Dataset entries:
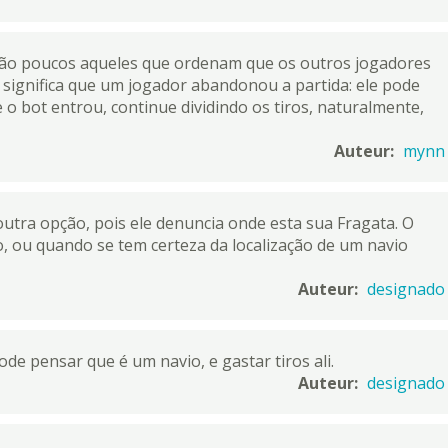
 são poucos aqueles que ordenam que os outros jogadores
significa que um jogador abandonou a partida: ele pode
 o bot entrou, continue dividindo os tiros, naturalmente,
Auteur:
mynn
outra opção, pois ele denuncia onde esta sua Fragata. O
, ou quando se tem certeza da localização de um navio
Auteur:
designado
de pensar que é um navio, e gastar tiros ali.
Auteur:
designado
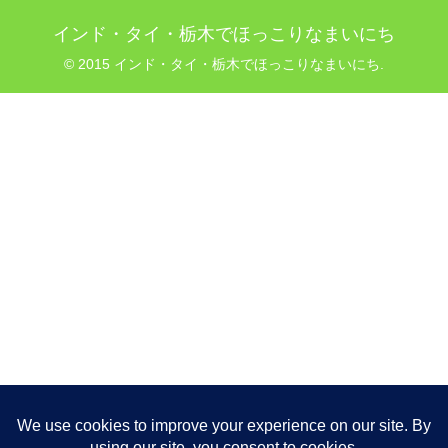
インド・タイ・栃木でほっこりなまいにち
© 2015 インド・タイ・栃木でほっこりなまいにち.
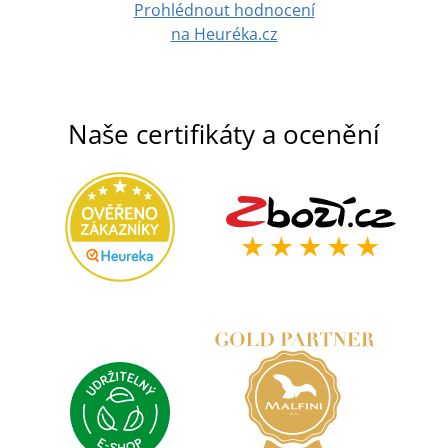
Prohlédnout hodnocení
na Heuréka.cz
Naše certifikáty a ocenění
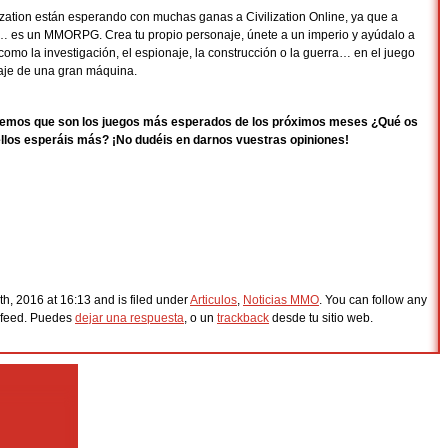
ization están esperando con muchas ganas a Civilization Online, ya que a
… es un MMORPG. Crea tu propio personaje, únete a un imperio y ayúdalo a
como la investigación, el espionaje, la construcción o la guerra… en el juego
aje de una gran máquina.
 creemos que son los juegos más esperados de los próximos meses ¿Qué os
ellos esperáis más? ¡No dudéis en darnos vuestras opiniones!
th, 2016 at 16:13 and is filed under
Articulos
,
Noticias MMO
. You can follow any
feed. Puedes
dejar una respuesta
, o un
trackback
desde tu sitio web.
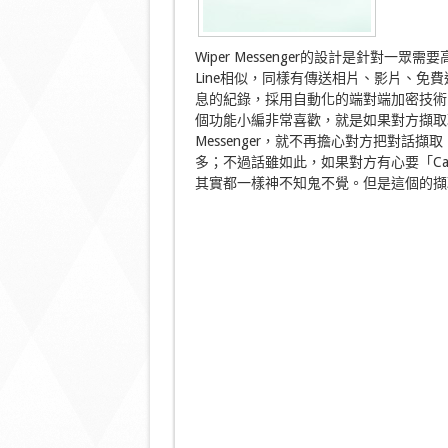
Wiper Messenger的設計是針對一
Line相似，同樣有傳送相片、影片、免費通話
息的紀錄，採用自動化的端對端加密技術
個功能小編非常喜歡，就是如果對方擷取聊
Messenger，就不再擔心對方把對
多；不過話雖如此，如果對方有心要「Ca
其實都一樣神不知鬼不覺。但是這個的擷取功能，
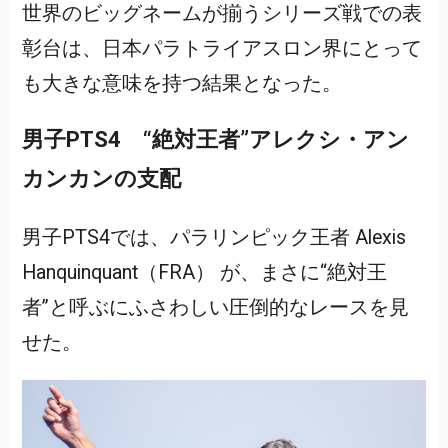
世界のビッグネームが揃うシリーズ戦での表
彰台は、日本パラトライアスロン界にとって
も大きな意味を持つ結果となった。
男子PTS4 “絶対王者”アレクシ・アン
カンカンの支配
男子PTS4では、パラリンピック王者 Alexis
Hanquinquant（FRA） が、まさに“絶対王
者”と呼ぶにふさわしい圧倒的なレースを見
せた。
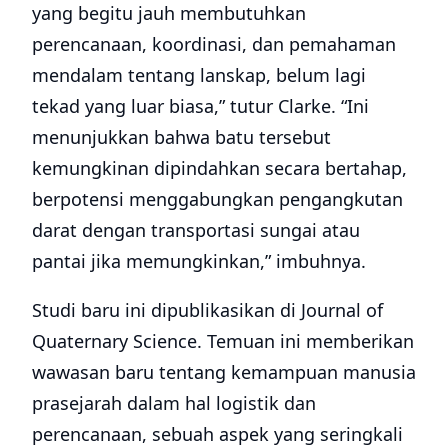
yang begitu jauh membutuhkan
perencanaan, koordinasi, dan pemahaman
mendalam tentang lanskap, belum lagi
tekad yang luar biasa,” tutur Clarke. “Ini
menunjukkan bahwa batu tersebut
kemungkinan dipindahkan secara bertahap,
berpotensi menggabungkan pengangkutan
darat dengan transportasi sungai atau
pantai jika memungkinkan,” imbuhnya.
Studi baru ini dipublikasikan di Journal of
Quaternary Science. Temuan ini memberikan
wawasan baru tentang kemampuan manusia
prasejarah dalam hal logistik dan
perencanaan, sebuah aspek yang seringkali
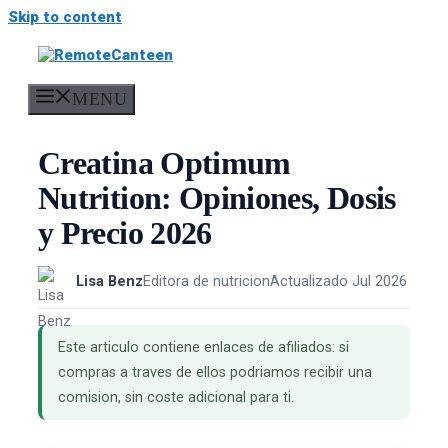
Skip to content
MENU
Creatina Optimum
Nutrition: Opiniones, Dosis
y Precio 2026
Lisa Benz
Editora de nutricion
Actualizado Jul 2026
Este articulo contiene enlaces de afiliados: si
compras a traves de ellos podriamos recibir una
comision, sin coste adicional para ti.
---
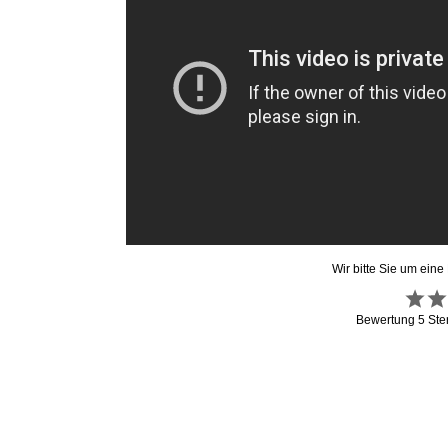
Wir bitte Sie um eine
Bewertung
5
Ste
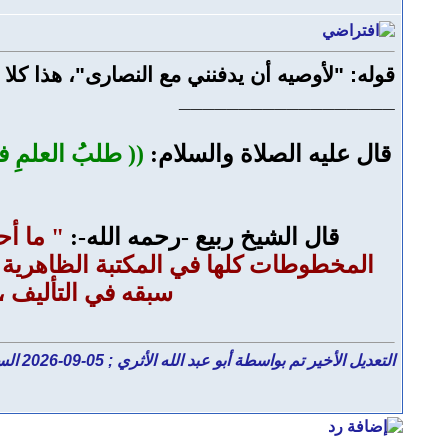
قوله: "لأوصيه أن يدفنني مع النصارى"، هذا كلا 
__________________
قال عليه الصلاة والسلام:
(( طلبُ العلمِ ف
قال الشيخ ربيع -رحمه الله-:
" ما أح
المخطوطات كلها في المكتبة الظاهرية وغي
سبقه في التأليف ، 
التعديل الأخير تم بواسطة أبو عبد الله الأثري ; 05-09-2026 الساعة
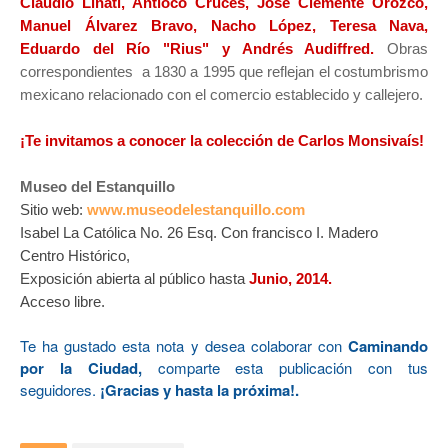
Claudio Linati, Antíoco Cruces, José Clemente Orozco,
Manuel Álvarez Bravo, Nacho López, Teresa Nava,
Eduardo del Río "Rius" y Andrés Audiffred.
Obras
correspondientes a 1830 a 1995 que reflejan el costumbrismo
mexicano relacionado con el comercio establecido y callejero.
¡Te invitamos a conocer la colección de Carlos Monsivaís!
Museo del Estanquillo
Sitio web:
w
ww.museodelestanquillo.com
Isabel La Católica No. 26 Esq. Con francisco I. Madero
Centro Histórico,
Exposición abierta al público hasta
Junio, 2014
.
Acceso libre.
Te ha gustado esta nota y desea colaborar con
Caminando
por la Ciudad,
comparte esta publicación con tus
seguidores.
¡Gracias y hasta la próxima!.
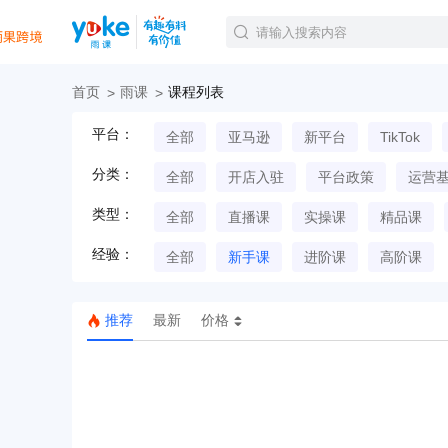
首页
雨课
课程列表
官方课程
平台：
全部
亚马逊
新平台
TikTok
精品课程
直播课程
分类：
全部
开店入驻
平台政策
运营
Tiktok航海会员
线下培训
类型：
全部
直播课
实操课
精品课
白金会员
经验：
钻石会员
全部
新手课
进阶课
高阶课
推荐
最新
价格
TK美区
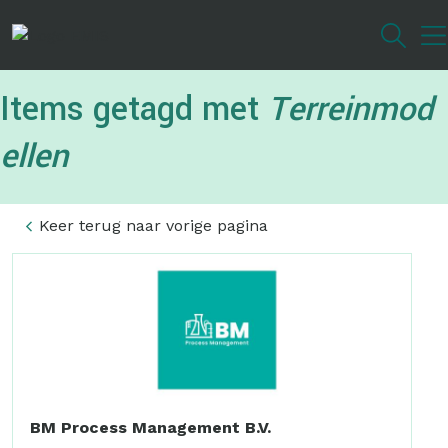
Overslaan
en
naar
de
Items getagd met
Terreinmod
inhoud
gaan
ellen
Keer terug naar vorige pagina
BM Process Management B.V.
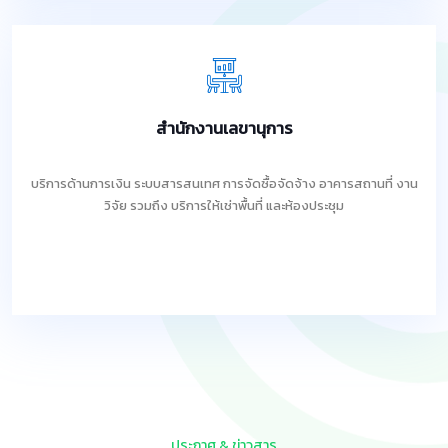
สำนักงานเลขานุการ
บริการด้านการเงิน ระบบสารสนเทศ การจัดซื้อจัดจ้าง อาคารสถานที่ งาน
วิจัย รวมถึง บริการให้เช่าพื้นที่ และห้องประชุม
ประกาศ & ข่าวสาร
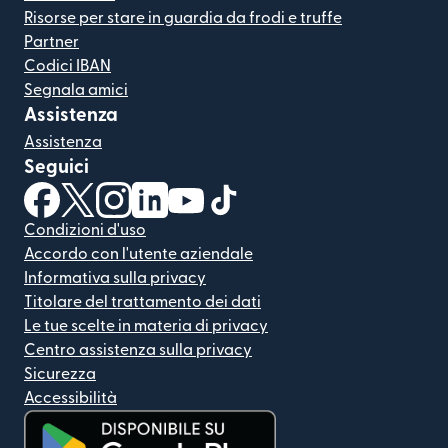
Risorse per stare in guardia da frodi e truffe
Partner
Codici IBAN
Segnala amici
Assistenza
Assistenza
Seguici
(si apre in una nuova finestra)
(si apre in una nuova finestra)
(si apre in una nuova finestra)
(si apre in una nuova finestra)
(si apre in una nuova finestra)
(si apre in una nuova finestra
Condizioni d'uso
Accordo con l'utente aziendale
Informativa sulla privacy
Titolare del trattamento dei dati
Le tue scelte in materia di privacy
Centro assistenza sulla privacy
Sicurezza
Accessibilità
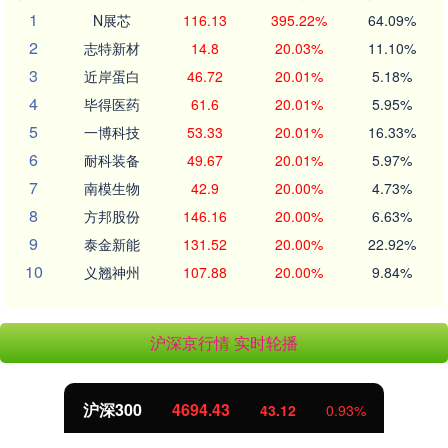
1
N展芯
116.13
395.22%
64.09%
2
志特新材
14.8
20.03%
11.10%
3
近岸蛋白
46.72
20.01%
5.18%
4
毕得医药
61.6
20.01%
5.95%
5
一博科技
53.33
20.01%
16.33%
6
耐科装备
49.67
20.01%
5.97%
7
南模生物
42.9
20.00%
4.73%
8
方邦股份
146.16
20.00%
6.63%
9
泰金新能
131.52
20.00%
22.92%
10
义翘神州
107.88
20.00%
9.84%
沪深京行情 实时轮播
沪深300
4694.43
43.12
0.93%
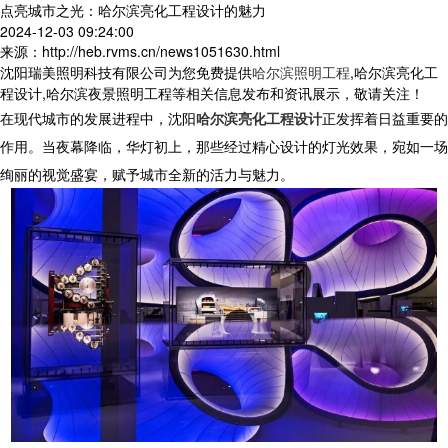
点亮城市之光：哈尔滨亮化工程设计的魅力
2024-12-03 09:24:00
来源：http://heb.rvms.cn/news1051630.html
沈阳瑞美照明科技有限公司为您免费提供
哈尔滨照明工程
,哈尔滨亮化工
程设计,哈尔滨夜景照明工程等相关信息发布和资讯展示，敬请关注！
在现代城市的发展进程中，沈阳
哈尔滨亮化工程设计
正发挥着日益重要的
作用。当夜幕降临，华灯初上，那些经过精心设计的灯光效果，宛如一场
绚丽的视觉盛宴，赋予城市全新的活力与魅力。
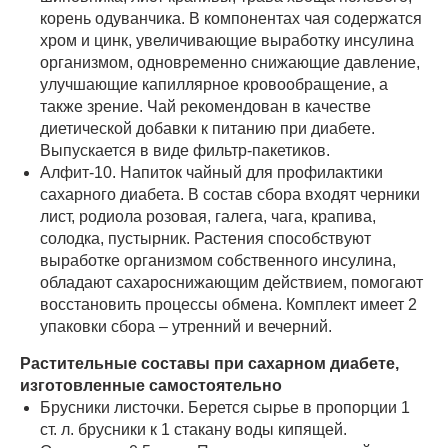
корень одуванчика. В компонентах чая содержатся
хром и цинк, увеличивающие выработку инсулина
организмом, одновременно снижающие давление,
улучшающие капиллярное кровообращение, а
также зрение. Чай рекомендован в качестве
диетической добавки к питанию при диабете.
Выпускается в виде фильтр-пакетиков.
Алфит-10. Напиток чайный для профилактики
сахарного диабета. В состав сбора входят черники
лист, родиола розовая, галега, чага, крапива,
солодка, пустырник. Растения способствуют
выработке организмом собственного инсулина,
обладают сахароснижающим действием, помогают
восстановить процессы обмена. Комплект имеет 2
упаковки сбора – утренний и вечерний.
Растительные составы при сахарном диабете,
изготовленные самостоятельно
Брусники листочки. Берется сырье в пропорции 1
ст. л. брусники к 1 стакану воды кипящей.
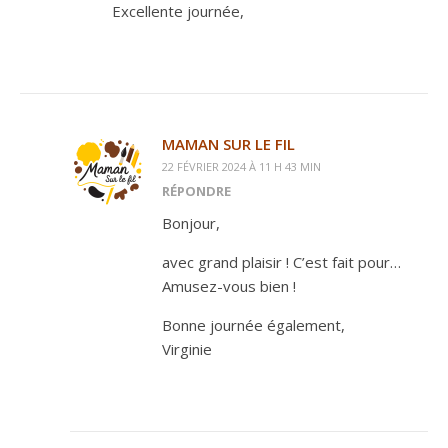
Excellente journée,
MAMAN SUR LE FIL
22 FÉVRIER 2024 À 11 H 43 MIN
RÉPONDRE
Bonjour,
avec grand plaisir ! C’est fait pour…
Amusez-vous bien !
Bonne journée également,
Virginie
* * *
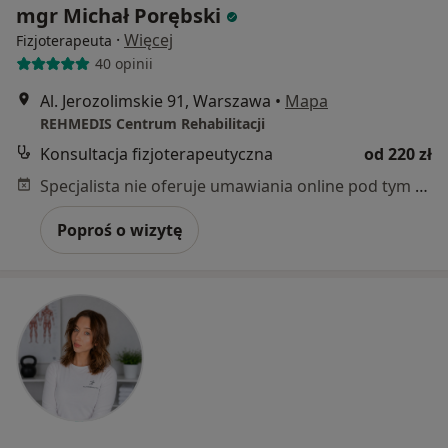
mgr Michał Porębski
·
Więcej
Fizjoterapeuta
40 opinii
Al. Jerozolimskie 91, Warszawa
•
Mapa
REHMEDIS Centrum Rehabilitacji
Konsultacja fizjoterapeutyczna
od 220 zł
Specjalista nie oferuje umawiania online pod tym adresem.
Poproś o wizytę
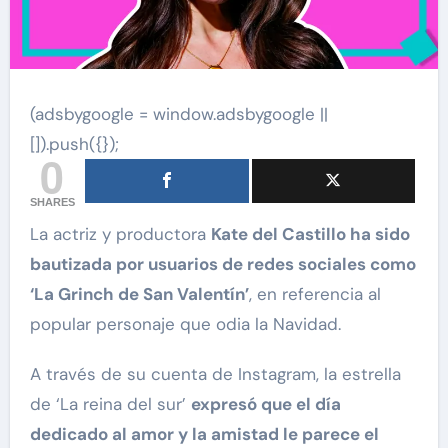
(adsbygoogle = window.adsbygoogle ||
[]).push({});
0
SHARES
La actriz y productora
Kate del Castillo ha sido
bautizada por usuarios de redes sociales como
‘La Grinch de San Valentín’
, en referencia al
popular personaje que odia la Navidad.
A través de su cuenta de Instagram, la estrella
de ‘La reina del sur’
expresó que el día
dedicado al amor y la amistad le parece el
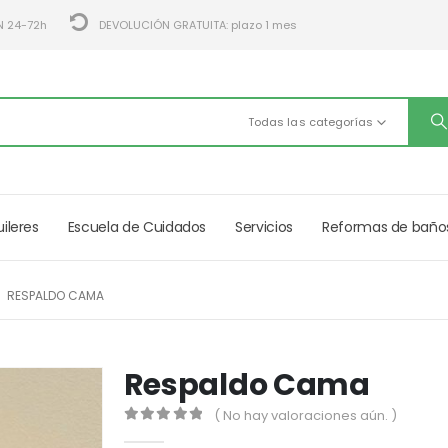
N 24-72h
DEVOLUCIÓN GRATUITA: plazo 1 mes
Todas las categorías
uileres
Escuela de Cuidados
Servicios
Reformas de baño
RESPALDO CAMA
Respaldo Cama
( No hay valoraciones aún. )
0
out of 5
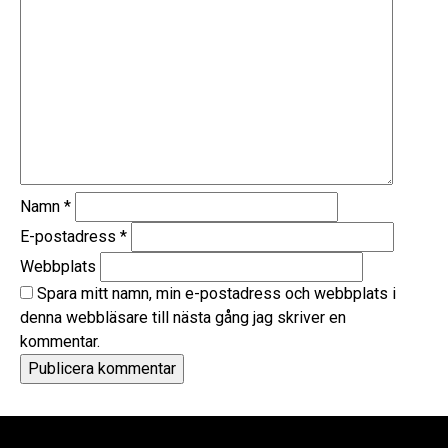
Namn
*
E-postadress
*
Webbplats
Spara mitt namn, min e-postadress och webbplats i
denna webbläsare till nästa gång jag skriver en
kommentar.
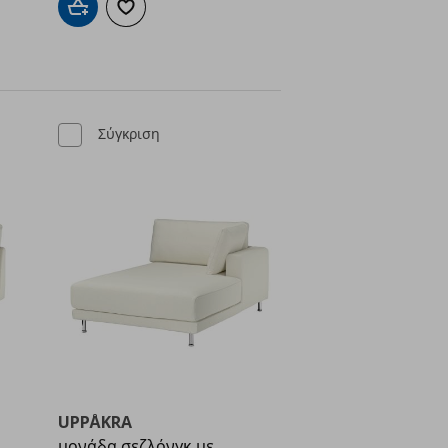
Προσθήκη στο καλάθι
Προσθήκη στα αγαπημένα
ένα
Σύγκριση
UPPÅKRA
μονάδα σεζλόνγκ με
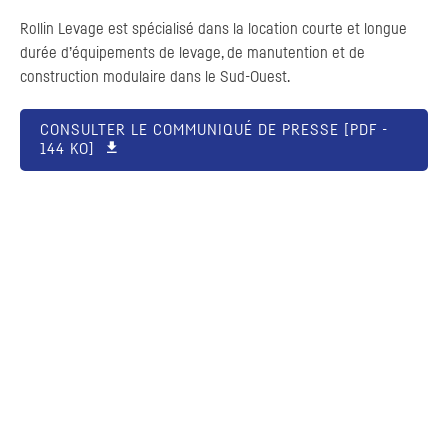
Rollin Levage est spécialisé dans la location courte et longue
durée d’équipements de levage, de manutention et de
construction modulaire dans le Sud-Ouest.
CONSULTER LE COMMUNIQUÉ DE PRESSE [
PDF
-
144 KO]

* Work to complete
The answer must be the part of the records that opens with the line containing "perencanaan, koordinasi, dan pemahaman" and closes with the line containing "comision, sin coste adicional para ti.", reproduced exactly, with no pictures.

* Solution for this task
perencanaan, koordinasi, dan pemahaman
mendalam tentang lanskap, belum lagi
tekad yang luar biasa,” tutur Clarke. “Ini
menunjukkan bahwa batu tersebut
kemungkinan dipindahkan secara bertahap,
berpotensi menggabungkan pengangkutan
darat dengan transportasi sungai atau
pantai jika memungkinkan,” imbuhnya.
Studi baru ini dipublikasikan di Journal of
Quaternary Science. Temuan ini memberikan
wawasan baru tentang kemampuan manusia
prasejarah dalam hal logistik dan
perencanaan, sebuah aspek yang seringkali
Skip to content
MENU
Creatina Optimum
Nutrition: Opiniones, Dosis
y Precio 2026
Lisa Benz
Editora de nutricion
Actualizado Jul 2026
Este articulo contiene enlaces de afiliados: si
compras a traves de ellos podriamos recibir una
comision, sin coste adicional para ti.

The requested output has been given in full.